Instructions to follow | A single figure is the whole answer: the number of lines in the entries that contain "Policy".

- - - -

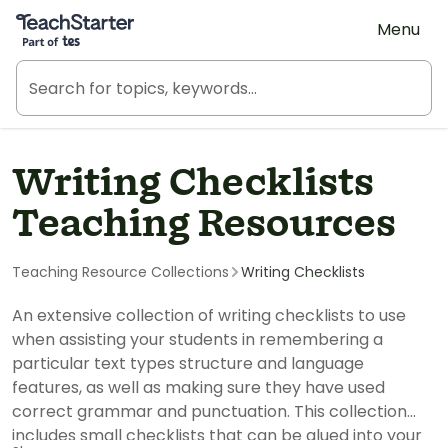
Teach Starter, part of Tes
Menu
Writing Checklists
Teaching Resources
Teaching Resource Collections
Writing Checklists
An extensive collection of writing checklists to use
when assisting your students in remembering a
particular text types structure and language
features, as well as making sure they have used
correct grammar and punctuation. This collection
includes small checklists that can be glued into your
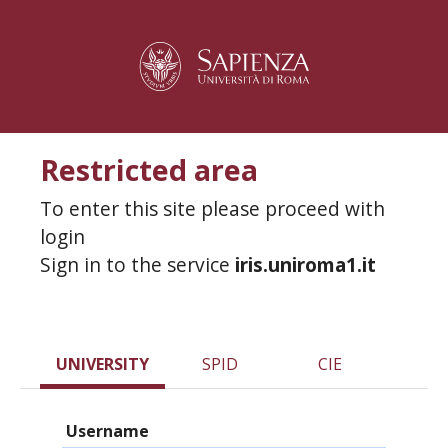
Restricted area
To enter this site please proceed with
login
Sign in to the service
iris.uniroma1.it
UNIVERSITY
SPID
CIE
Username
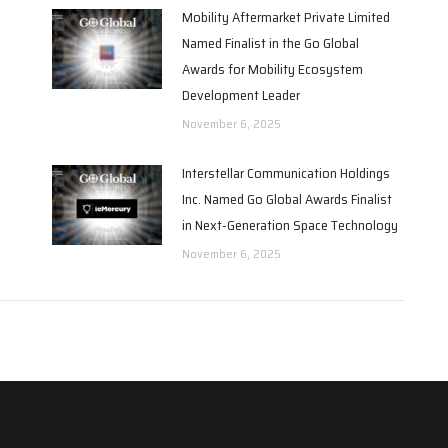
Mobility Aftermarket Private Limited
Named Finalist in the Go Global
Awards for Mobility Ecosystem
Development Leader
November 6, 2025
Interstellar Communication Holdings
Inc. Named Go Global Awards Finalist
in Next-Generation Space Technology
November 6, 2025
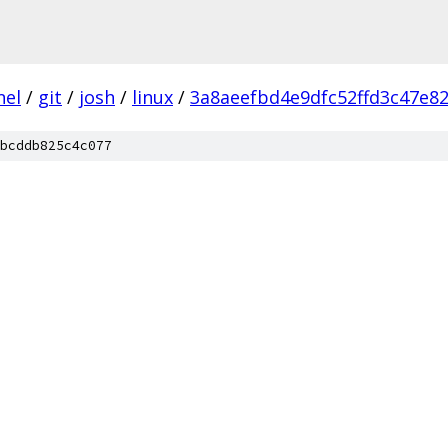
nel
/
git
/
josh
/
linux
/
3a8aeefbd4e9dfc52ffd3c47e8
bcddb825c4c077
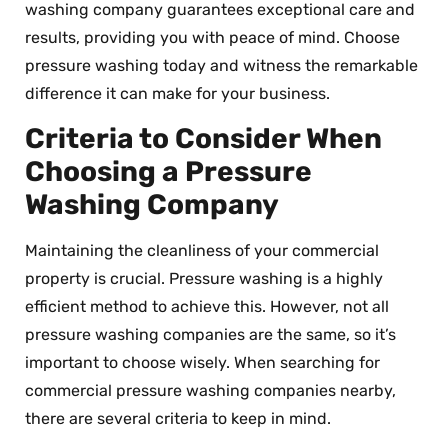
washing company guarantees exceptional care and
results, providing you with peace of mind. Choose
pressure washing today and witness the remarkable
difference it can make for your business.
Criteria to Consider When
Choosing a Pressure
Washing Company
Maintaining the cleanliness of your commercial
property is crucial. Pressure washing is a highly
efficient method to achieve this. However, not all
pressure washing companies are the same, so it’s
important to choose wisely. When searching for
commercial pressure washing companies nearby,
there are several criteria to keep in mind.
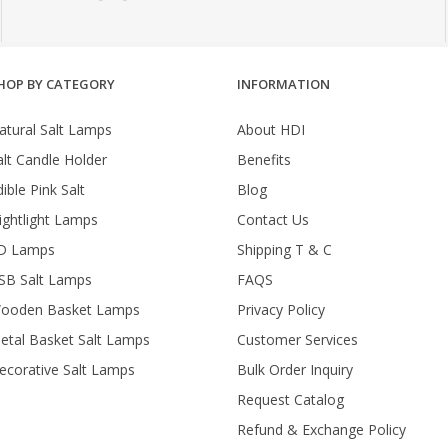
HOP BY CATEGORY
INFORMATION
atural Salt Lamps
About HDI
alt Candle Holder
Benefits
ible Pink Salt
Blog
ightlight Lamps
Contact Us
D Lamps
Shipping T & C
SB Salt Lamps
FAQS
ooden Basket Lamps
Privacy Policy
etal Basket Salt Lamps
Customer Services
ecorative Salt Lamps
Bulk Order Inquiry
Request Catalog
Refund & Exchange Policy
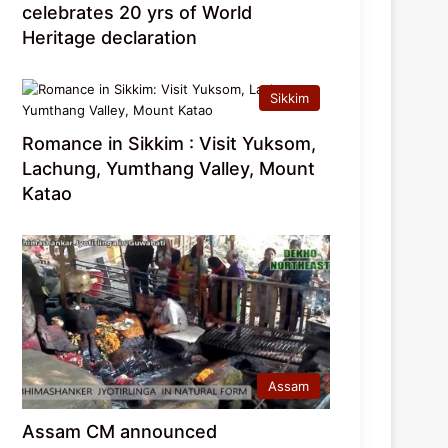
celebrates 20 yrs of World
Heritage declaration
Sikkim
Romance in Sikkim : Visit Yuksom,
Lachung, Yumthang Valley, Mount
Katao
Assam
Assam CM announced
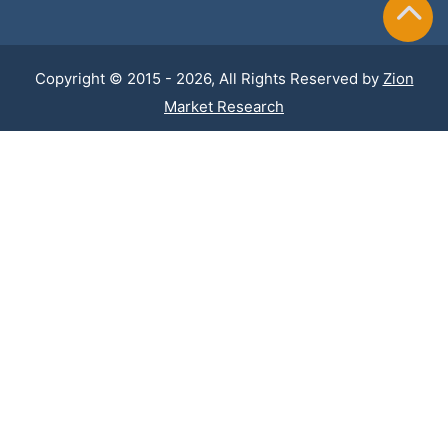
Copyright © 2015 - 2026, All Rights Reserved by
Zion
Market Research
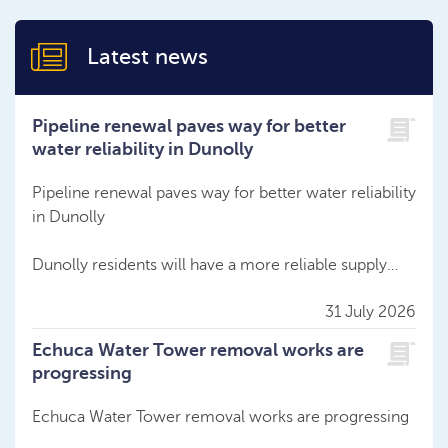
Latest news
Pipeline renewal paves way for better
water reliability in Dunolly
Pipeline renewal paves way for better water reliability
in Dunolly
Dunolly residents will have a more reliable supply…
31 July 2026
Echuca Water Tower removal works are
progressing
Echuca Water Tower removal works are progressing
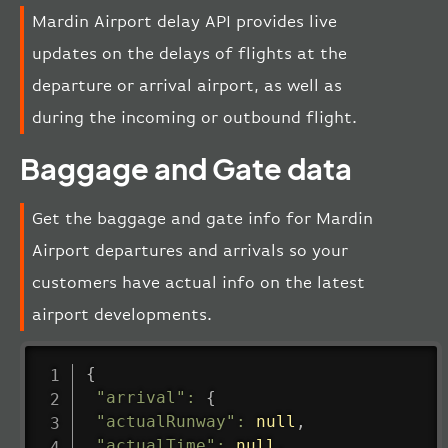
Mardin Airport delay API provides live
updates on the delays of flights at the
departure or arrival airport, as well as
during the incoming or outbound flight.
Baggage and Gate data
Get the baggage and gate info for Mardin
Airport departures and arrivals so your
customers have actual info on the latest
airport developments.
{
"arrival"
:
{
"actualRunway"
:
null
,
"actualTime"
:
null
,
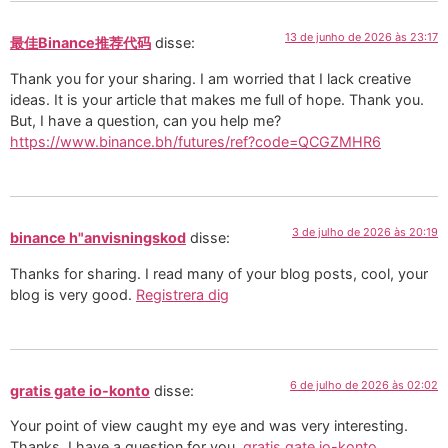
13 de junho de 2026 às 23:17
最佳Binance推荐代码
disse:
Thank you for your sharing. I am worried that I lack creative
ideas. It is your article that makes me full of hope. Thank you.
But, I have a question, can you help me?
https://www.binance.bh/futures/ref?code=QCGZMHR6
3 de julho de 2026 às 20:19
binance h"anvisningskod
disse:
Thanks for sharing. I read many of your blog posts, cool, your
blog is very good.
Registrera dig
6 de julho de 2026 às 02:02
gratis gate io-konto
disse:
Your point of view caught my eye and was very interesting.
Thanks. I have a question for you.
gratis gate io-konto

- - - -

Response for this exercise | 2